» WHAT YOU SHOULD DO: Word for word, restate the lines from the one holding "Answer in <instances>...</instances>. Mask" through the end of the data below, including both endpoints and nothing more.

Stored items
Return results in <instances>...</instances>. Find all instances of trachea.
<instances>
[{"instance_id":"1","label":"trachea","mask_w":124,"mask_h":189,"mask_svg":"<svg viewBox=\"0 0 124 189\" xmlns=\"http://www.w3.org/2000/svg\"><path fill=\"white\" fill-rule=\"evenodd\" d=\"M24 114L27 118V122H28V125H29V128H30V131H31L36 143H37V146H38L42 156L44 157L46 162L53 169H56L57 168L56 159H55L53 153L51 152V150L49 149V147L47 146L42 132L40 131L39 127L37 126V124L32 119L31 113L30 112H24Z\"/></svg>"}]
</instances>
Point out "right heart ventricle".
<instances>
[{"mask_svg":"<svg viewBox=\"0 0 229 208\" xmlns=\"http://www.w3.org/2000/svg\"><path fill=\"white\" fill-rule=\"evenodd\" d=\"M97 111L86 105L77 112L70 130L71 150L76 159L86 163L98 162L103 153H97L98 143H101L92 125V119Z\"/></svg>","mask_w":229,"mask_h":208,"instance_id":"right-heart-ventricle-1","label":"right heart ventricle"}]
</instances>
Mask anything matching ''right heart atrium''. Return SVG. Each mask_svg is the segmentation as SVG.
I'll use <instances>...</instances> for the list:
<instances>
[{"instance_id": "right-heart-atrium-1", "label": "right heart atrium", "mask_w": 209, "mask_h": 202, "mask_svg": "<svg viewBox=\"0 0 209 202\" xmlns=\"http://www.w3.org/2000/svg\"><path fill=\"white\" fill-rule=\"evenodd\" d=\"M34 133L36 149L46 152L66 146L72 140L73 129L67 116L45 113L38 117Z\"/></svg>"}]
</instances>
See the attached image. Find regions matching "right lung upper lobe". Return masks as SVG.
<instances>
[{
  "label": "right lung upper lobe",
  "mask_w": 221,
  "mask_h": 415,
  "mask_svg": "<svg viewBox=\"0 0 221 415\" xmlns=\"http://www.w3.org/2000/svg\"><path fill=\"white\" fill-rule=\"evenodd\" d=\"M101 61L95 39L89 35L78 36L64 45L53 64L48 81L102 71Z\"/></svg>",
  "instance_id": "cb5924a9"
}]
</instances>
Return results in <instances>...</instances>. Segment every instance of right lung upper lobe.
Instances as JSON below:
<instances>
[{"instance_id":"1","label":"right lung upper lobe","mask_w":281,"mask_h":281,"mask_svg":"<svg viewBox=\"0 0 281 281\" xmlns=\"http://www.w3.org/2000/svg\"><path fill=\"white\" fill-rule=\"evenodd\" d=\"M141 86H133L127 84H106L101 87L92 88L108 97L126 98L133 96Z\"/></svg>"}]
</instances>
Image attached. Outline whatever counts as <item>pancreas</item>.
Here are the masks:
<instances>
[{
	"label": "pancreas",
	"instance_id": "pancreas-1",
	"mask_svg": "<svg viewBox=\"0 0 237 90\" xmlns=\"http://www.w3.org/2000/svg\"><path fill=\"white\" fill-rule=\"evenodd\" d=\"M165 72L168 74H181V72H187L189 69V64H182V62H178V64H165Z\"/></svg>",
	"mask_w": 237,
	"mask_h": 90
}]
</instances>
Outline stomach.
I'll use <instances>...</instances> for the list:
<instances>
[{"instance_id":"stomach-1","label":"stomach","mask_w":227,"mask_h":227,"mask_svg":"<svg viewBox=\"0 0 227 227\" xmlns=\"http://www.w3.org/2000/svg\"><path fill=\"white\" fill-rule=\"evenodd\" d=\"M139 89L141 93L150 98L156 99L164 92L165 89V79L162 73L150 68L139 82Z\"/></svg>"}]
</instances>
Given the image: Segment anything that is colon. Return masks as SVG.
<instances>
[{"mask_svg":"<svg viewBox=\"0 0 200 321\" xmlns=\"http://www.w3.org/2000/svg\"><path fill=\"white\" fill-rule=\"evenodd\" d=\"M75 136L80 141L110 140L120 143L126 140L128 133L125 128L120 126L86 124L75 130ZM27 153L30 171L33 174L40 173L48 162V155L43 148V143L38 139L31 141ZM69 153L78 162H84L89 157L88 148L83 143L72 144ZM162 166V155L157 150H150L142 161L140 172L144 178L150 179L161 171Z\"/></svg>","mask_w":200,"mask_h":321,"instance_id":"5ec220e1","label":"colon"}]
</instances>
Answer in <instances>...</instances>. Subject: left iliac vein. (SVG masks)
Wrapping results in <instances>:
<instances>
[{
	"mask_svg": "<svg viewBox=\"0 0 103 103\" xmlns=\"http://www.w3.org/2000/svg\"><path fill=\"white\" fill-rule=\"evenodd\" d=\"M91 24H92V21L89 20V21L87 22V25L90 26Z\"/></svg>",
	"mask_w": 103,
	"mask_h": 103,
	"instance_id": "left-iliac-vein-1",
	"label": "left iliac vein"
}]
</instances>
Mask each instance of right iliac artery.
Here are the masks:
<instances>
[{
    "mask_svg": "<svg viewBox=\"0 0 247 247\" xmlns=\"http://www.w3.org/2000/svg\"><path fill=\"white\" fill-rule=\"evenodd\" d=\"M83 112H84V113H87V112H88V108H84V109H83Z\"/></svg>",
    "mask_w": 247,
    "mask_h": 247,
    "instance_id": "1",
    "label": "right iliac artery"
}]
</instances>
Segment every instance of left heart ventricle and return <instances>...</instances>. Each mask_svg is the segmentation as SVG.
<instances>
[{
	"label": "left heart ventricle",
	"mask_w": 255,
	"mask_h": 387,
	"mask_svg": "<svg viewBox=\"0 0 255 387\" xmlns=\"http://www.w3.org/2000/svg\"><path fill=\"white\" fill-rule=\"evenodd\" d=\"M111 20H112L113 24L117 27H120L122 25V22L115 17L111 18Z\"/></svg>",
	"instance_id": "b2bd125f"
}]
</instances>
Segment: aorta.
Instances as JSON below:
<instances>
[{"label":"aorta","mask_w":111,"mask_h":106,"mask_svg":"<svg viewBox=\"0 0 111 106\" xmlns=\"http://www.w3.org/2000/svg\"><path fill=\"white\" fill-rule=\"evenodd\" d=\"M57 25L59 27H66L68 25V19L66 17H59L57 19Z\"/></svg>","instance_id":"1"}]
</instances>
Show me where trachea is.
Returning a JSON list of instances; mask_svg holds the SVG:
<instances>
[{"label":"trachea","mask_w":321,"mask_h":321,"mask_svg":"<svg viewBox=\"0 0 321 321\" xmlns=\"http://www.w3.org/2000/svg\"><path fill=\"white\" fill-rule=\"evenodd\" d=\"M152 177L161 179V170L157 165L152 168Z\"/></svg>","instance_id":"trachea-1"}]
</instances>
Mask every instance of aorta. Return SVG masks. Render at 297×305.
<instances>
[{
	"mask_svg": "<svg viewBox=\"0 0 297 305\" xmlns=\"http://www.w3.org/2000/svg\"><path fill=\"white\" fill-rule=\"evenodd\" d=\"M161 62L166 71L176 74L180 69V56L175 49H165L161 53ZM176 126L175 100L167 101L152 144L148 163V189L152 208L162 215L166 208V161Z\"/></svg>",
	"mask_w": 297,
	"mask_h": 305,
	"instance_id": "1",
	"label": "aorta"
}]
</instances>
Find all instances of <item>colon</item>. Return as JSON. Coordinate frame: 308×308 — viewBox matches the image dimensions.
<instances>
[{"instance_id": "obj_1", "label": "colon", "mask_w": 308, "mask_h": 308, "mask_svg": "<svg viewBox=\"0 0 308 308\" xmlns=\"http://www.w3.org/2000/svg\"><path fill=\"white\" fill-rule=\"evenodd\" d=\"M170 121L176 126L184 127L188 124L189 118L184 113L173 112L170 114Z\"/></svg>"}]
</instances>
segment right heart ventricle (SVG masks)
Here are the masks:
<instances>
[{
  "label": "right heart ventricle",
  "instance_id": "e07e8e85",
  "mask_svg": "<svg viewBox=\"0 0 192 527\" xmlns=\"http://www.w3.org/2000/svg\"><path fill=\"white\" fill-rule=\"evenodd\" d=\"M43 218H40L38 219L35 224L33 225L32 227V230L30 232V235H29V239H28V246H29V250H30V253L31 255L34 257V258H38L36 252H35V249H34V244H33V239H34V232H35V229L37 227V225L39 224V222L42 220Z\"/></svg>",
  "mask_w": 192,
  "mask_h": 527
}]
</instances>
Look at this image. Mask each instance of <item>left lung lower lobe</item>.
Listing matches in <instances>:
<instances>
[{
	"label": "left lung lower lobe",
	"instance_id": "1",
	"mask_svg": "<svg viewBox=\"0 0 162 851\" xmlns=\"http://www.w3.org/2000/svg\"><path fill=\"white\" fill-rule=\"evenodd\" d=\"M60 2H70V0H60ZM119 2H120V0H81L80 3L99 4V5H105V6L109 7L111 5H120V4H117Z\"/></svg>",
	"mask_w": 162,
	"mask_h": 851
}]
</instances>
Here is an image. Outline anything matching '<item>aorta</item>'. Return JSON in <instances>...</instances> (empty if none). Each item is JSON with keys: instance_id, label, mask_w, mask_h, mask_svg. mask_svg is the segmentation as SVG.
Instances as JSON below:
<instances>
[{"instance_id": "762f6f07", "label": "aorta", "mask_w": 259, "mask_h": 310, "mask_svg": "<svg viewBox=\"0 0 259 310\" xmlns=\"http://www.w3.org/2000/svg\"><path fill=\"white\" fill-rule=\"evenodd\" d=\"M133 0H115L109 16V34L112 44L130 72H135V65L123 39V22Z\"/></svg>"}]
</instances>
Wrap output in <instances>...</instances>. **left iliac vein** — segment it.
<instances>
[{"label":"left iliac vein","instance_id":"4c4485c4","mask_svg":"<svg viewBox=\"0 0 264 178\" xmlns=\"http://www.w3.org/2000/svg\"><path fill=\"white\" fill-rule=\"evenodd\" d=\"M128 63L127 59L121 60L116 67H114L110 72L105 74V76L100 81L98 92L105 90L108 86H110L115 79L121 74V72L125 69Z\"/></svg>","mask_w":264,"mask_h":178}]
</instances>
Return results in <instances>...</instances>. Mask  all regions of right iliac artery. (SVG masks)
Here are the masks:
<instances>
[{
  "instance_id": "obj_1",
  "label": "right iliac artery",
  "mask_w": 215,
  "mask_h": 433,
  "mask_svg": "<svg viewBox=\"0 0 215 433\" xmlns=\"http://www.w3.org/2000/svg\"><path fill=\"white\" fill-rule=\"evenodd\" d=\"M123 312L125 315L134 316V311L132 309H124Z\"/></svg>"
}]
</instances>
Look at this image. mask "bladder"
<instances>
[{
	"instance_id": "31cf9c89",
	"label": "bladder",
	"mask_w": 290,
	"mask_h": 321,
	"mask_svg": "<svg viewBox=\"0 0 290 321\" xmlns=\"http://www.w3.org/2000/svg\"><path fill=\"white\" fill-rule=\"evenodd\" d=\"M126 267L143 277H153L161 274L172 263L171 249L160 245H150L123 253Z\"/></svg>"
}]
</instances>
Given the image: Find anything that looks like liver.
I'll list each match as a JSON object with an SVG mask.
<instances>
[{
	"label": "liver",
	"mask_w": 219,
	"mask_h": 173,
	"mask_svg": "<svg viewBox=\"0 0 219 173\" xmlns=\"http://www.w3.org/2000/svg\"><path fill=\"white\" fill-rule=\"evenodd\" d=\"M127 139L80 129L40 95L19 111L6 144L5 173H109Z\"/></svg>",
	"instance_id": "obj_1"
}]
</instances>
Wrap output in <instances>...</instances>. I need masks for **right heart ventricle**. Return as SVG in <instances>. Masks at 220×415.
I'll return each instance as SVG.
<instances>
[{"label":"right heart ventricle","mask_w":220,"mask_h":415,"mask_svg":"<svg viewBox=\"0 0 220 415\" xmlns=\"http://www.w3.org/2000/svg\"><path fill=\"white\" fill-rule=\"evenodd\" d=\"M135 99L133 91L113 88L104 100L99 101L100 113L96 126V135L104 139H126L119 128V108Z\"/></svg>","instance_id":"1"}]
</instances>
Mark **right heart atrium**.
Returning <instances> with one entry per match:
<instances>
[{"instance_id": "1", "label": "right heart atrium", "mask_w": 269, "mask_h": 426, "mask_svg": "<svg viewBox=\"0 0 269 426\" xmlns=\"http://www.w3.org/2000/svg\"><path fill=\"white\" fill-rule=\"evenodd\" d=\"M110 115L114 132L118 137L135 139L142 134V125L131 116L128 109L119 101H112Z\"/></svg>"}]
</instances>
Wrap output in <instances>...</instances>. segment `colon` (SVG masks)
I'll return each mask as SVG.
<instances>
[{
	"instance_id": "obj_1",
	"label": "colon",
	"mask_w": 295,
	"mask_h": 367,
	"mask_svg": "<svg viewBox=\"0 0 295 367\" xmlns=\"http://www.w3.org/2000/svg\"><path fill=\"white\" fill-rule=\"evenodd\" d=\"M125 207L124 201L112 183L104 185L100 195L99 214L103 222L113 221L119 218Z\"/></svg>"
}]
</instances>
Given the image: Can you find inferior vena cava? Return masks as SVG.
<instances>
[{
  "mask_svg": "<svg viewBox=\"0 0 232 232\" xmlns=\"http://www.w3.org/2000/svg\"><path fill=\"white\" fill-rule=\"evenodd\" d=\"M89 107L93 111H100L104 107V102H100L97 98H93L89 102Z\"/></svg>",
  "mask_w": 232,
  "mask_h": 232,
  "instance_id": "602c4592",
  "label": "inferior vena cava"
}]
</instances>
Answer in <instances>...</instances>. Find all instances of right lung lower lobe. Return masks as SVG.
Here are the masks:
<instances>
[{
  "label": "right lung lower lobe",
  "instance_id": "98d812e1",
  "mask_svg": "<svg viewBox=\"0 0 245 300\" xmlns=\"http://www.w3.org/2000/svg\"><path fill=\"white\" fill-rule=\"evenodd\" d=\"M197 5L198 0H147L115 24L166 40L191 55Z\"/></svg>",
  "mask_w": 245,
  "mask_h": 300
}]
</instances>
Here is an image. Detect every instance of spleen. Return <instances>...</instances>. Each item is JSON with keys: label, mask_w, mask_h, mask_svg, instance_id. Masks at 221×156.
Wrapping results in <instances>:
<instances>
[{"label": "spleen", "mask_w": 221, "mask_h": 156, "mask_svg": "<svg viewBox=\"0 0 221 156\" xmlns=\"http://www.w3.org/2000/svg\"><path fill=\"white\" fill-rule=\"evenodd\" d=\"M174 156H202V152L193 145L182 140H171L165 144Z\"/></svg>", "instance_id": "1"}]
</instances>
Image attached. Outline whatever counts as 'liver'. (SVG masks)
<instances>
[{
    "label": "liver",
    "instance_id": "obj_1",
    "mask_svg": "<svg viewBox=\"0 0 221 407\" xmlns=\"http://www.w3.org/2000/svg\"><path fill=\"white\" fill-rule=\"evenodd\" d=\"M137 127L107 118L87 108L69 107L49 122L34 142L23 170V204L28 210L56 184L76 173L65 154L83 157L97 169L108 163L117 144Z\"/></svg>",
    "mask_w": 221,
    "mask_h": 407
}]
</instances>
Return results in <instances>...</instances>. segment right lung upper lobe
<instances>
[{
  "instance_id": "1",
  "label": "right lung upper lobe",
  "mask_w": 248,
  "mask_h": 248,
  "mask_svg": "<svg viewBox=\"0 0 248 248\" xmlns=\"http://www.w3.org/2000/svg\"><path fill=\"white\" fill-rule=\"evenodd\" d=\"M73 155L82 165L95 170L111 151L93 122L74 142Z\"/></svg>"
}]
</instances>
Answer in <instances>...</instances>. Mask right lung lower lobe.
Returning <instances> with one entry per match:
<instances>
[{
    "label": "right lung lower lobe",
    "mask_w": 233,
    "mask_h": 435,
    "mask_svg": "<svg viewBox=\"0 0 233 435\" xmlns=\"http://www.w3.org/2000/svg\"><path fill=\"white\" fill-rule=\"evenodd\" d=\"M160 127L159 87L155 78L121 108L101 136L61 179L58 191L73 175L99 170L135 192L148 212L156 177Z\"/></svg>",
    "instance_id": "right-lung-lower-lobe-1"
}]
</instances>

» RESULT:
Answer in <instances>...</instances>. Mask right lung lower lobe.
Returning <instances> with one entry per match:
<instances>
[{
    "label": "right lung lower lobe",
    "mask_w": 233,
    "mask_h": 435,
    "mask_svg": "<svg viewBox=\"0 0 233 435\" xmlns=\"http://www.w3.org/2000/svg\"><path fill=\"white\" fill-rule=\"evenodd\" d=\"M160 127L159 87L155 78L121 108L101 136L61 179L58 191L73 175L99 170L135 192L148 212L156 177Z\"/></svg>",
    "instance_id": "right-lung-lower-lobe-1"
}]
</instances>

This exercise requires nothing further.